**Exercise requirements:** From the records below, please repeat exactly the line that has "Image resolution: width=489, height=2576.", the line that has "房市資訊 [button] (163, 4)", and every line between them, and nothing else.

**Source records:**
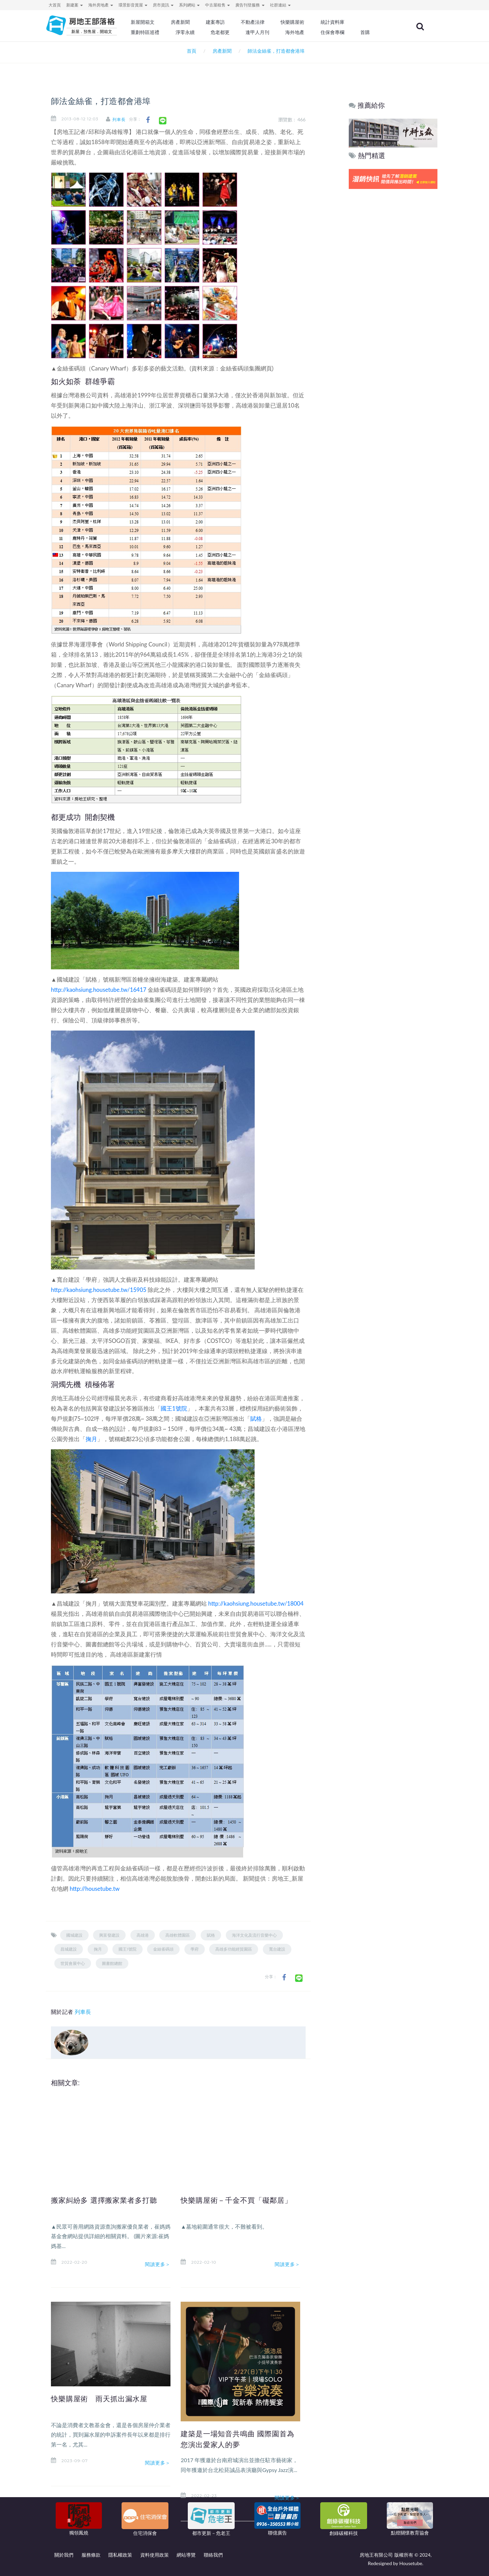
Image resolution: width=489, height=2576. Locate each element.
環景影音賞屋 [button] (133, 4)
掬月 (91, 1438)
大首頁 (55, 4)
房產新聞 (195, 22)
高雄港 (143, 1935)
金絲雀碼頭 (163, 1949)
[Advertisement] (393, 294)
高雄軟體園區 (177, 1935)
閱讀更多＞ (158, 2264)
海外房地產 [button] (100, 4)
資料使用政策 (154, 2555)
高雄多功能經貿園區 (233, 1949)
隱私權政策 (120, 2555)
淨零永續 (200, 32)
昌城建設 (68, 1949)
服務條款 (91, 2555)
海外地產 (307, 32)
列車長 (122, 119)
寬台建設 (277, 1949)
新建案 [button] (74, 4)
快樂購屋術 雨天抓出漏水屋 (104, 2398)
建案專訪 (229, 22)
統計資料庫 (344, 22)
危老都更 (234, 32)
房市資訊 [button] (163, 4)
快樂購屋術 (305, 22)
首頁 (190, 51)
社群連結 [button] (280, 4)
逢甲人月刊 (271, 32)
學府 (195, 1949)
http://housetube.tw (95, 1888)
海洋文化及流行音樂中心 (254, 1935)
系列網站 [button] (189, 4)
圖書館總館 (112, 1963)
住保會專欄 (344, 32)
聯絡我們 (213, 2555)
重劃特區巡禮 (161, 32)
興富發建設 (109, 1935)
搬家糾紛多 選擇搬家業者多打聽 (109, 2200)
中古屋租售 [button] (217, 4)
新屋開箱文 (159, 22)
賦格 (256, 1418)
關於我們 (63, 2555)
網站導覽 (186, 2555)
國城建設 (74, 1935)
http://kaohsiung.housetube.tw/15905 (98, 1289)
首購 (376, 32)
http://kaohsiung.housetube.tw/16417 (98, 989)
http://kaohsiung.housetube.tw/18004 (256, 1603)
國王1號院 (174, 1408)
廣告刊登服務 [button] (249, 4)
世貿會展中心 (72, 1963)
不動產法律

* * *

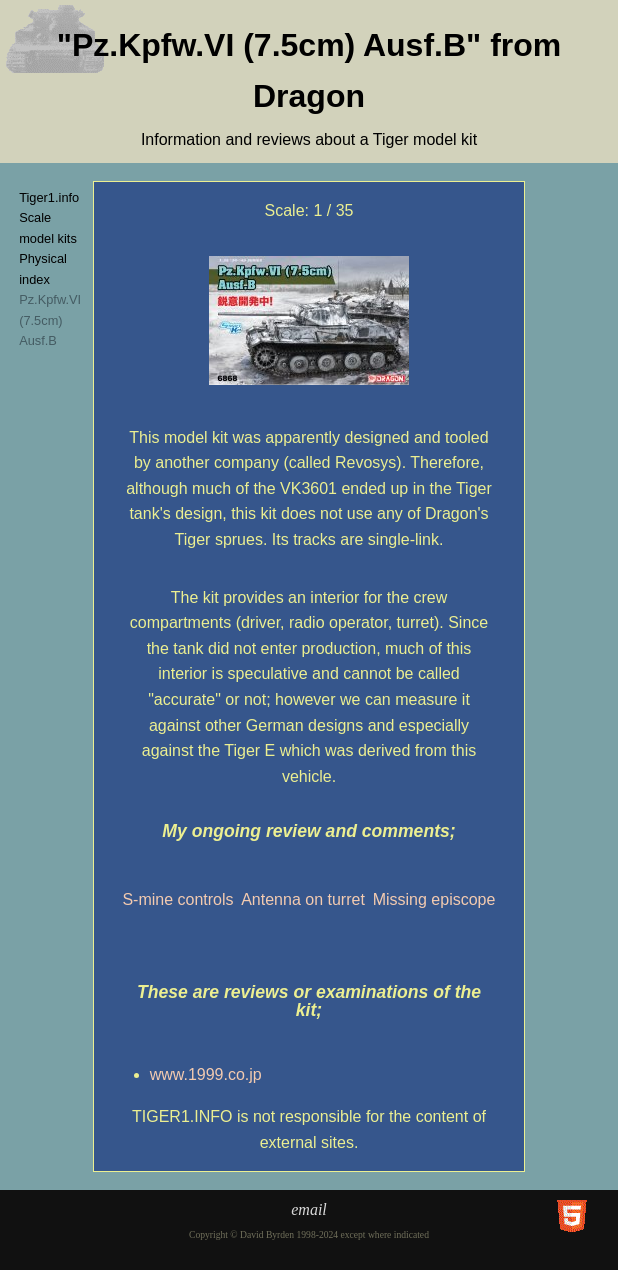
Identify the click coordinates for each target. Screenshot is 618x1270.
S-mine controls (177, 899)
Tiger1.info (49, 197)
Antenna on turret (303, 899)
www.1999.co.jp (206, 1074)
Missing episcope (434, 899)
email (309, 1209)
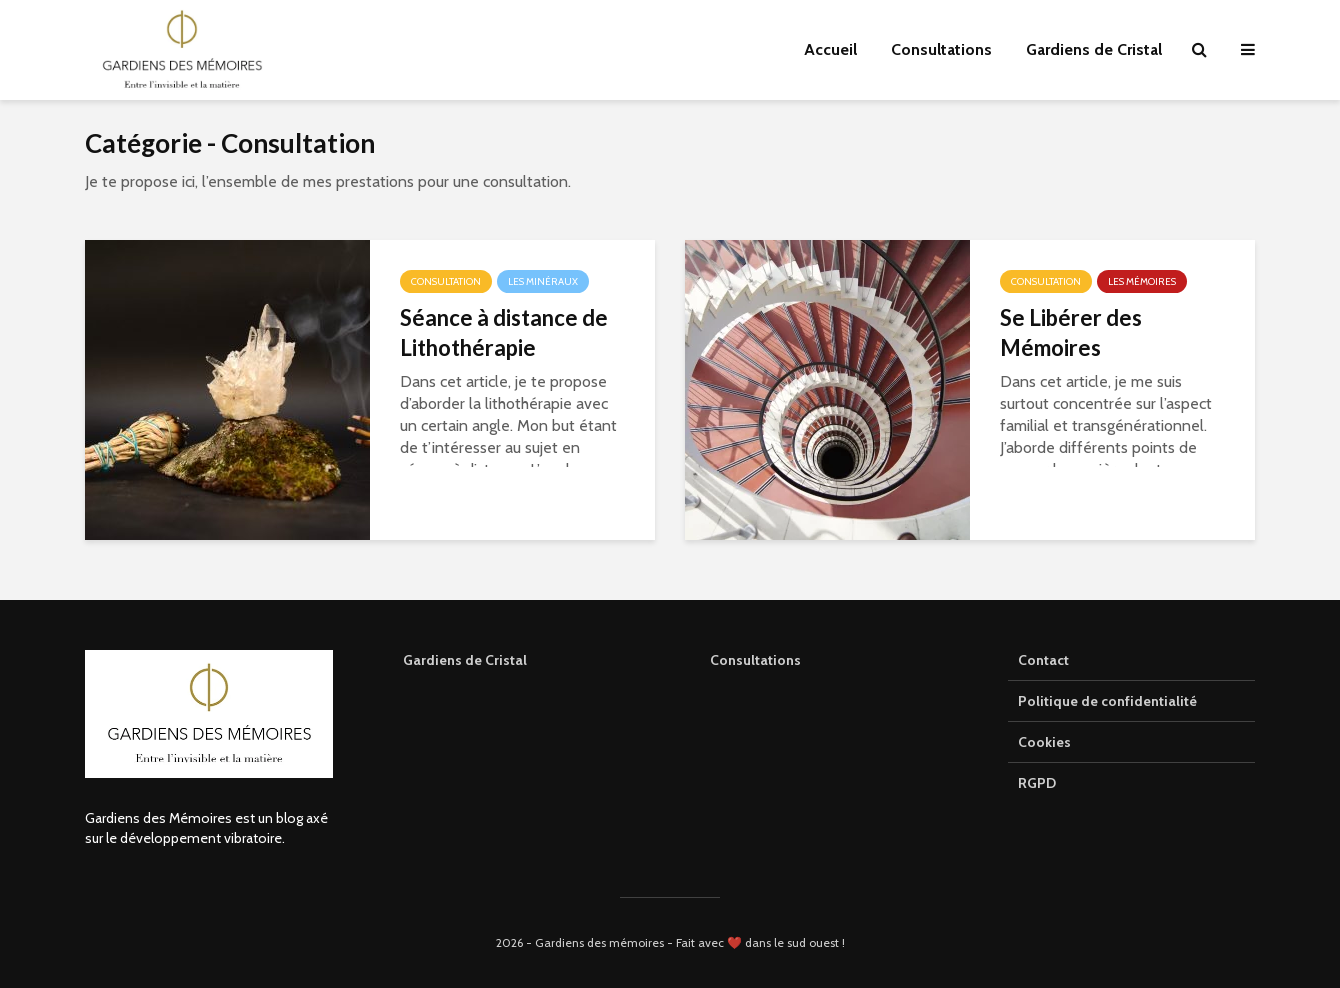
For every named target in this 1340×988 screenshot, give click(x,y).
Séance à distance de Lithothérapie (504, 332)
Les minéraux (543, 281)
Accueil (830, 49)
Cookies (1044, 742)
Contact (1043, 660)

**Response to the exercise:**
Image resolution: width=489, height=2576. Locate each element.
環景影音賞屋 [button] (133, 4)
掬月 (91, 1438)
大首頁 (55, 4)
房產新聞 (195, 22)
高雄港 (143, 1935)
金絲雀碼頭 (163, 1949)
[Advertisement] (393, 294)
高雄軟體園區 (177, 1935)
閱讀更多＞ (158, 2264)
海外房地產 [button] (100, 4)
資料使用政策 (154, 2555)
高雄多功能經貿園區 (233, 1949)
隱私權政策 (120, 2555)
淨零永續 (200, 32)
昌城建設 (68, 1949)
服務條款 (91, 2555)
海外地產 (307, 32)
列車長 (122, 119)
寬台建設 (277, 1949)
新建案 [button] (74, 4)
快樂購屋術 雨天抓出漏水屋 (104, 2398)
建案專訪 (229, 22)
統計資料庫 (344, 22)
危老都更 (234, 32)
房市資訊 [button] (163, 4)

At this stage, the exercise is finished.